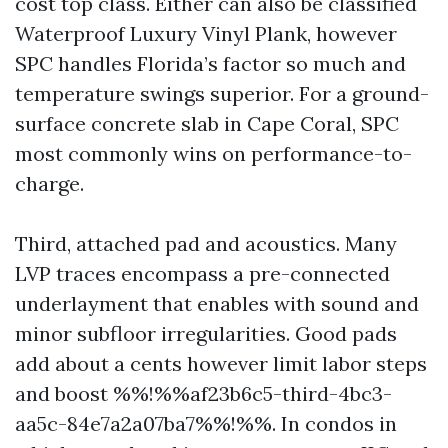
cost top class. Either can also be classified
Waterproof Luxury Vinyl Plank, however
SPC handles Florida’s factor so much and
temperature swings superior. For a ground-
surface concrete slab in Cape Coral, SPC
most commonly wins on performance-to-
charge.
Third, attached pad and acoustics. Many
LVP traces encompass a pre-connected
underlayment that enables with sound and
minor subfloor irregularities. Good pads
add about a cents however limit labor steps
and boost %%!%%af23b6c5-third-4bc3-
aa5c-84e7a2a07ba7%%!%%. In condos in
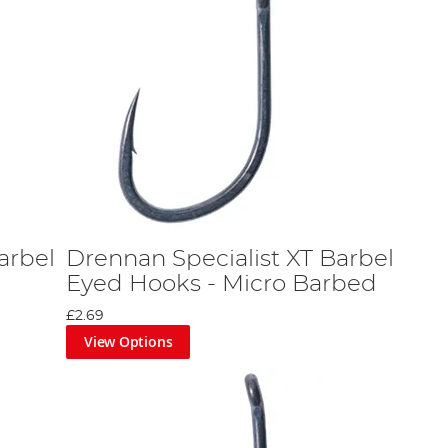
arbel
Drennan Specialist XT Barbel
Eyed Hooks - Micro Barbed
£2.69
View Options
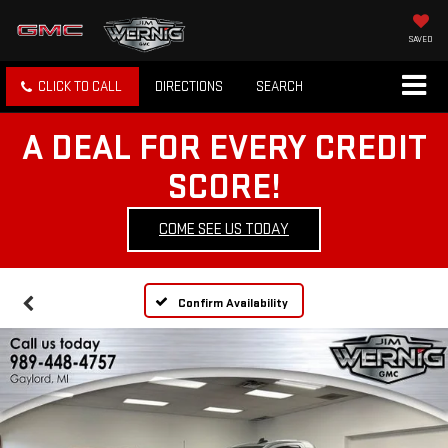
SAVED
CLICK TO CALL
DIRECTIONS
SEARCH
A DEAL FOR EVERY CREDIT
SCORE!
COME SEE US TODAY
Confirm Availability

━━━━━━━━

Required work:
Exactly the lines from the one with "Drennan Specialist XT Barbel" through the end of the listing above are to be repeated, with no pictures.

Exercise result:
Drennan Specialist XT Barbel
Eyed Hooks - Micro Barbed
£2.69
View Options
SAVED
CLICK TO CALL
DIRECTIONS
SEARCH
A DEAL FOR EVERY CREDIT
SCORE!
COME SEE US TODAY
Confirm Availability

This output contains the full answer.